Reproduce the records below exactly; no pictures.

== Dataset content ==

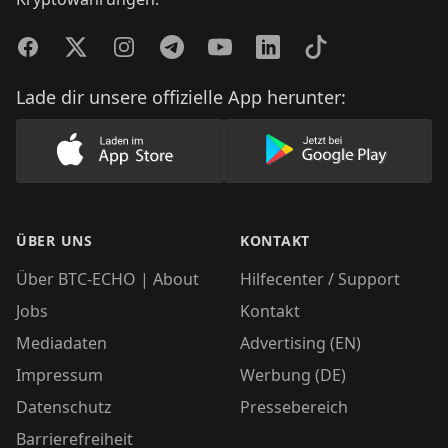
Facebook
Twitter
Instagram
Telegram
YouTube
LinkedIn
TikTok
Lade dir unsere offizielle App herunter:
Lade unsere App im AppStore herunter
Lade unsere App
ÜBER UNS
KONTAKT
Über BTC-ECHO | About
Hilfecenter / Support
Jobs
Kontakt
Mediadaten
Advertising (EN)
Impressum
Werbung (DE)
Datenschutz
Pressebereich
Barrierefreiheit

===

■ Your solution ■
Facebook
Twitter
Instagram
Telegram
YouTube
LinkedIn
TikTok
Lade dir unsere offizielle App herunter:
Lade unsere App im AppStore herunter
Lade unsere App
ÜBER UNS
KONTAKT
Über BTC-ECHO | About
Hilfecenter / Support
Jobs
Kontakt
Mediadaten
Advertising (EN)
Impressum
Werbung (DE)
Datenschutz
Pressebereich
Barrierefreiheit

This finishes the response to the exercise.